DEVA Partisi Genel Başkanı Ali Babacan, Ordu'nun Altınordu ilçesinde partisinin 1. Olağan Genel Kurulu'nda konuştu. Babacan’ın gündeminde Gara operasyonu, Anayasa tartışmaları, ekonomik kriz ve COVID-19 vardı.
BURSA (İGFA) - DEVA Partisi Genel Başkanı Ali Babacan, Ordu'nun Altınordu ilçesinde partililere hitap etti. Partisinin ilk olağan genel kurulu için Altınordu ilçesinde bulunan Genel Başkan Babacan, gündeme ilişkin değerlendirmelerde bulundu.
“Gara’da şehit verdiğimiz haftanın başında Cumhurbaşkanı müjde açıklayacağını duyurdu ama acı bir haber aldık" diyen Babacan, "Cumhurbaşkanı her fırsatta konuşuyor ama ortada müjde yok. Savunma ve güvenlik uzmanları ‘Davul zurna çalarak, erkenden yapılan müjde duyurularıyla kurtarma operasyonu yapılmaz’ diyorlar. Bir başarısızlık olduğu çok açık. 16 vatandaşımızın canıyla bedelini ödediği bu başarısızlığın hesabını birilerinin vermesi lazım" dedi.
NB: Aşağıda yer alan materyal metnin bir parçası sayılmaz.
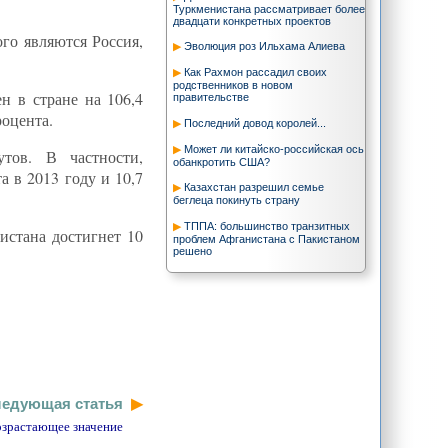
Туркменистана рассматривает более
двадцати конкретных проектов
го являются Россия,
Эволюция роз Ильхама Алиева
Как Рахмон рассадил своих
родственников в новом
н в стране на 106,4
правительстве
роцента.
Последний довод королей...
Может ли китайско-российская ось
тов. В частности,
обанкротить США?
 в 2013 году и 10,7
Казахстан разрешил семье
беглеца покинуть страну
ТППА: большинство транзитных
истана достигнет 10
проблем Афганистана с Пакистаном
решено
Иран в системе безопасности на
Южном Кавказе
Николай Бобкин - Почему Барак
Обама боится участия Ирана в
конференции «Женева-2»
Центральная Азия
и экономическая интеграция
едующая статья
Турецкие войны
озрастающее значение
Уйти, чтобы остаться, или
Странная логика ухода Запада из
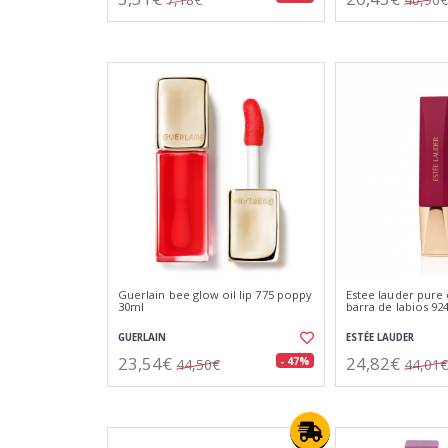
Guerlain bee glow oil lip 775 poppy
Estee lauder pure
30ml
barra de labios 92
GUERLAIN
ESTÉE LAUDER
23,54€
24,82€
- 47%
44,50€
44,01€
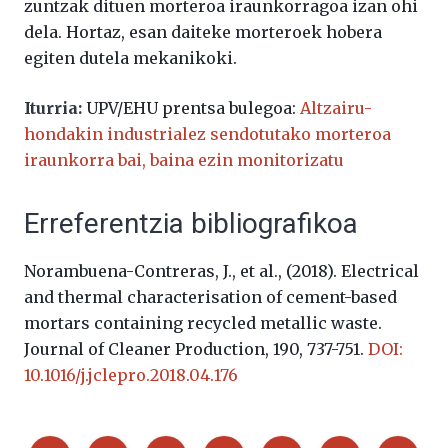
zuntzak dituen morteroa iraunkorragoa izan ohi
dela. Hortaz, esan daiteke morteroek hobera
egiten dutela mekanikoki.
Iturria:
UPV/EHU prentsa bulegoa:
Altzairu-
hondakin industrialez sendotutako morteroa
iraunkorra bai, baina ezin monitorizatu
Erreferentzia bibliografikoa
Norambuena-Contreras, J., et al., (2018).
Electrical
and thermal characterisation of cement-based
mortars containing recycled metallic waste.
Journal of Cleaner Production, 190, 737-751.
DOI:
10.1016/j.jclepro.2018.04.176
Partekatu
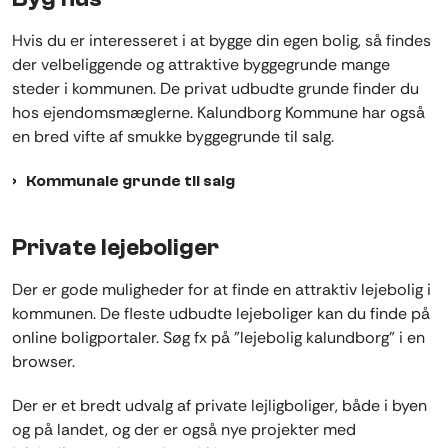
Hvis du er interesseret i at bygge din egen bolig, så findes
der velbeliggende og attraktive byggegrunde mange
steder i kommunen. De privat udbudte grunde finder du
hos ejendomsmæglerne. Kalundborg Kommune har også
en bred vifte af smukke byggegrunde til salg.
Kommunale grunde til salg
Private lejeboliger
Der er gode muligheder for at finde en attraktiv lejebolig i
kommunen. De fleste udbudte lejeboliger kan du finde på
online boligportaler. Søg fx på "lejebolig kalundborg" i en
browser.
Der er et bredt udvalg af private lejligboliger, både i byen
og på landet, og der er også nye projekter med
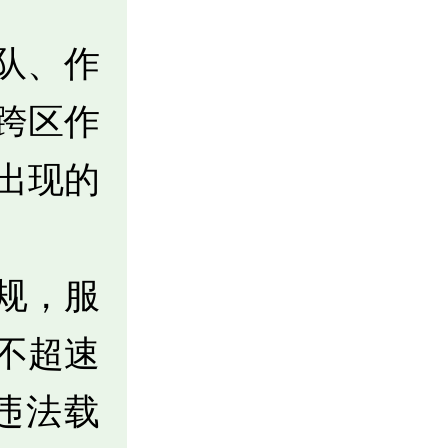
队、作
跨区作
出现的
规，服
不超速
违法载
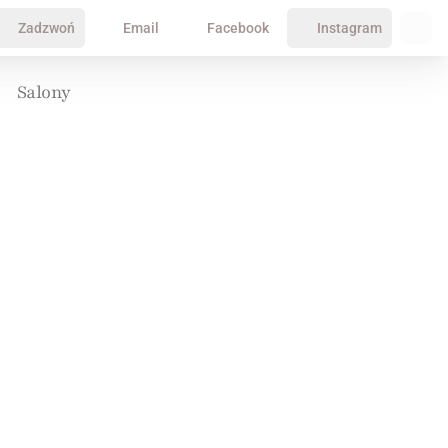
Zadzwoń
Email
Facebook
Instagram
Salony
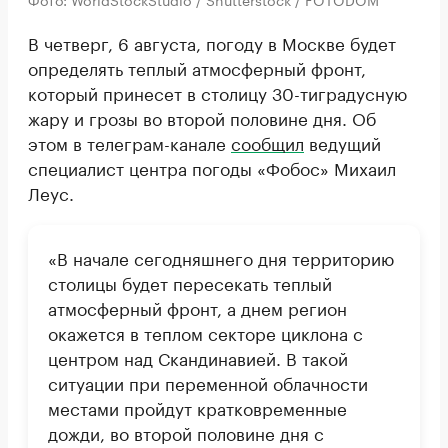
В четверг, 6 августа, погоду в Москве будет
определять теплый атмосферный фронт,
который принесет в столицу 30-тиградусную
жару и грозы во второй половине дня. Об
этом в телеграм-канале
сообщил
ведущий
специалист центра погоды «Фобос» Михаил
Леус.
«В начале сегодняшнего дня территорию
столицы будет пересекать теплый
атмосферный фронт, а днем регион
окажется в теплом секторе циклона с
центром над Скандинавией. В такой
ситуации при переменной облачности
местами пройдут кратковременные
дожди, во второй половине дня с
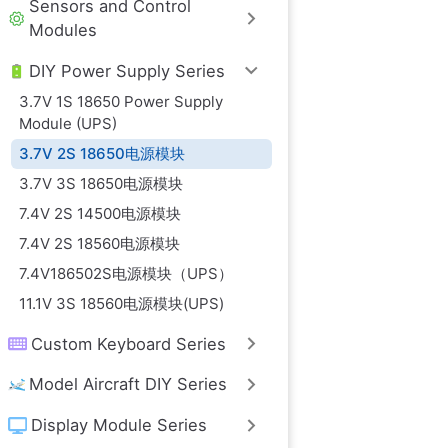
Sensors and Control
Modules
DIY Power Supply Series
3.7V 1S 18650 Power Supply
Module (UPS)
3.7V 2S 18650电源模块
3.7V 3S 18650电源模块
7.4V 2S 14500电源模块
7.4V 2S 18560电源模块
7.4V186502S电源模块（UPS）
11.1V 3S 18560电源模块(UPS)
Custom Keyboard Series
Model Aircraft DIY Series
Display Module Series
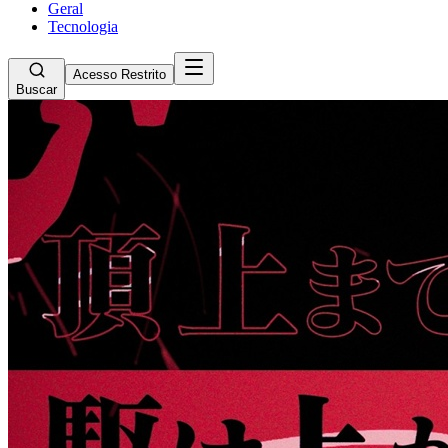
Geral
Tecnologia
Acesso Restrito
Buscar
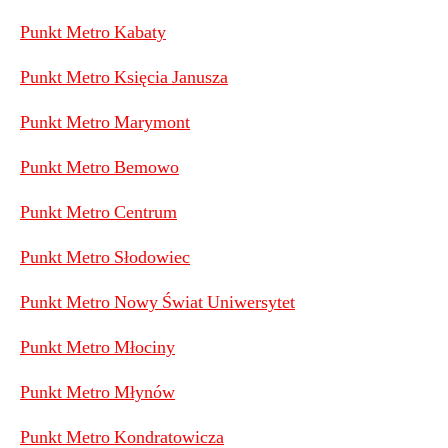
Punkt Metro Kabaty
Punkt Metro Księcia Janusza
Punkt Metro Marymont
Punkt Metro Bemowo
Punkt Metro Centrum
Punkt Metro Słodowiec
Punkt Metro Nowy Świat Uniwersytet
Punkt Metro Młociny
Punkt Metro Młynów
Punkt Metro Kondratowicza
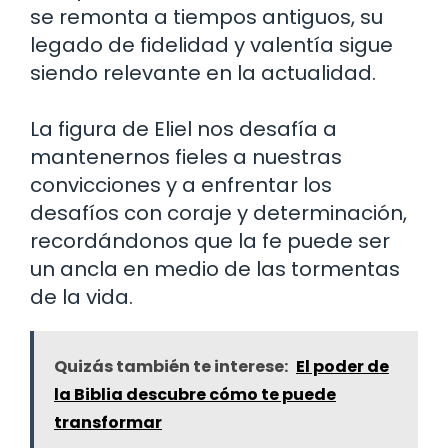
se remonta a tiempos antiguos, su
legado de fidelidad y valentía sigue
siendo relevante en la actualidad.
La figura de Eliel nos desafía a
mantenernos fieles a nuestras
convicciones y a enfrentar los
desafíos con coraje y determinación,
recordándonos que la fe puede ser
un ancla en medio de las tormentas
de la vida.
Quizás también te interese:
El poder de
la Biblia descubre cómo te puede
transformar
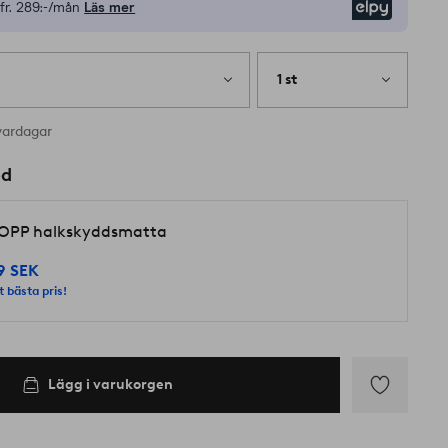
fr.
289:-/mån
Läs mer
Elpy
1 st
vardagar
ed
OPP halkskyddsmatta
9 SEK
t bästa pris!
Lägg i varukorgen
Lägg
till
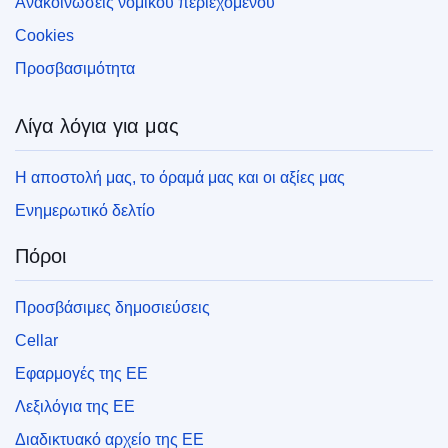
Ανακοινώσεις νομικού περιεχομένου
Cookies
Προσβασιμότητα
Λίγα λόγια για μας
Η αποστολή μας, το όραμά μας και οι αξίες μας
Ενημερωτικό δελτίο
Πόροι
Προσβάσιμες δημοσιεύσεις
Cellar
Εφαρμογές της ΕΕ
Λεξιλόγια της ΕΕ
Διαδικτυακό αρχείο της ΕΕ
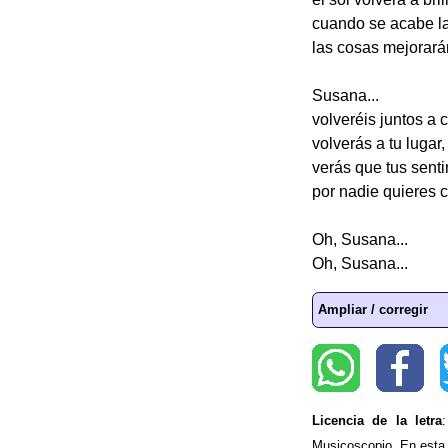
cuando se acabe l
las cosas mejorará
Susana...
volveréis juntos a 
volverás a tu lugar,
verás que tus sent
por nadie quieres 
Oh, Susana...
Oh, Susana...
Ampliar / corregir
Licencia de la letra
Musicoscopio. En esta p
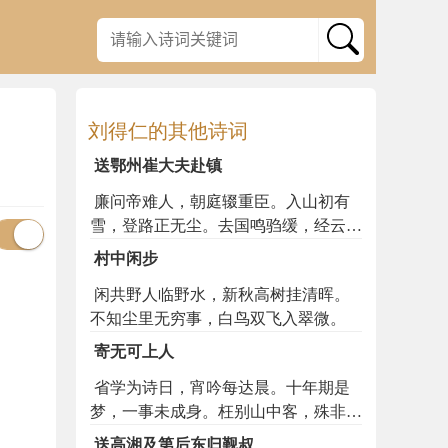
刘得仁的其他诗词
送鄂州崔大夫赴镇
廉问帝难人，朝庭辍重臣。入山初有
雪，登路正无尘。去国鸣驺缓，经云住
旆频。千峰与万木，清听雨情新。
村中闲步
闲共野人临野水，新秋高树挂清晖。
不知尘里无穷事，白鸟双飞入翠微。
寄无可上人
省学为诗日，宵吟每达晨。十年期是
梦，一事未成身。枉别山中客，殊非世
上人。今来已如此，须得桂荣新。
送高湘及第后东归觐叔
Operasyonun başarılı olması halinde müjde haberleriyle kameraların karşısına geçileceğini öne süren Babacan, "Vatandaşlarımız 5 seneden fazla bir süredir terör örgütü tarafından alıkonulmamış gibi, bunu bir başarı olarak sunacaktınız. ‘Ben başardım’ diyecektiniz. Ama böyle olmadı ve siz bu başarısızlıktan dolayı hiçbir sorumluluk üstlenmiyorsunuz. Aldığınız yanlış kararların faturasını başkalarına kesemezsiniz. Bu kararların sorumluluğunu taşımak zorundasınız. ‘Nerede hata yaptım’ diye hiç mi düşünmüyorsunuz" diye sordu.
Siyasete ayar verileceğine sorulara cevap vermesini isteyen Babacan, "Terör örgütünün elinde başka vatandaşlarımız var mı? Varsa kaç kişiler? Ne zaman bu vatandaşlarımızın sağ salim ailelerine kavuşabileceğini düşünüyorsunuz? Vatandaşlarımızın örgütün elinden kurtarılması için samimi bir çabanız var mı? Eğer terör örgütünün elinde hala kaçırılmış ve zorla tutulan vatandaşımız yoksa, buyurun kamuoyuna açık yüreklilikle ‘yok’ deyin; biz de rahatlayalım" dedi.
"ALGIYI BIRAKIN, AŞIYA ADİL ERİŞİMİ SAĞLAYIN"
Öte yandan DEVA Partisi Genel Başkanı Ali Babacan, COVID-19 süreci ile ilgili de şunları kaydetti:
“Salgınla mücadelede gömleğin ilk düğmesini baştan yanlış iliklediler. Ta en başta ‘ölümleri nasıl en aza indiririm?’ kaygısıyla hareket etmeleri gerekirken, bu salgına ‘elimizde kaç yoğun bakım yatağı var’ diyerek yaklaştılar. Aşıyı da geciktirdiler. Ellerindeki propaganda aygıtıyla, tozpembe bir senaryo kurguluyorlar. Salgına karşı gereken her şey yapılmış gibi bir algı oluşturmaya çalışıyorlar. Varsa yoksa algıları yönetmeye çalışıyorlar. Bu milletin tek bir ferdinin canından daha kıymetli bir şey yoktur, olamaz. Şeffaf olun, insanları artık algı yönetimiyle oyalamaktan vazgeçin, gerçeklere odaklanın. Artık bir an evvel halkımızın adil bir şekilde aşıya erişimini sağlayın.”